Dataset entries:
___
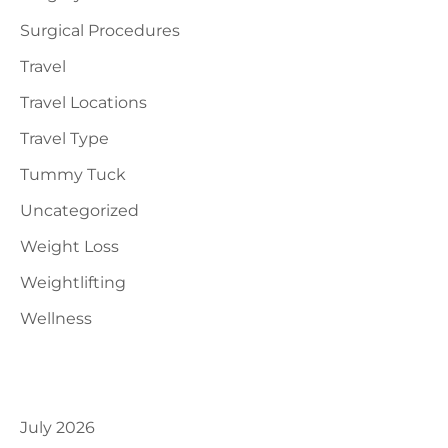
Surgical Procedures
Travel
Travel Locations
Travel Type
Tummy Tuck
Uncategorized
Weight Loss
Weightlifting
Wellness
Archives
July 2026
___
◆ **What you need to do**
Work through the data above and give the number of lines in which "Travel" appears; add nothing else.

◆ **Your response**
3